Dataset entries:
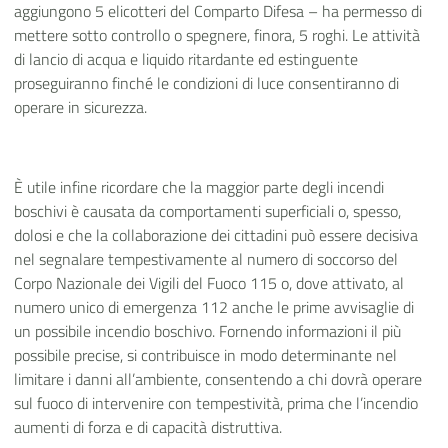
aggiungono 5 elicotteri del Comparto Difesa – ha permesso di
mettere sotto controllo o spegnere, finora, 5 roghi. Le attività
di lancio di acqua e liquido ritardante ed estinguente
proseguiranno finché le condizioni di luce consentiranno di
operare in sicurezza.
È utile infine ricordare che la maggior parte degli incendi
boschivi è causata da comportamenti superficiali o, spesso,
dolosi e che la collaborazione dei cittadini può essere decisiva
nel segnalare tempestivamente al numero di soccorso del
Corpo Nazionale dei Vigili del Fuoco 115 o, dove attivato, al
numero unico di emergenza 112 anche le prime avvisaglie di
un possibile incendio boschivo. Fornendo informazioni il più
possibile precise, si contribuisce in modo determinante nel
limitare i danni all’ambiente, consentendo a chi dovrà operare
sul fuoco di intervenire con tempestività, prima che l’incendio
aumenti di forza e di capacità distruttiva.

What the exercise asks: The number of lines in the data holding the string "operare" is the whole answer.

Response to this task: 2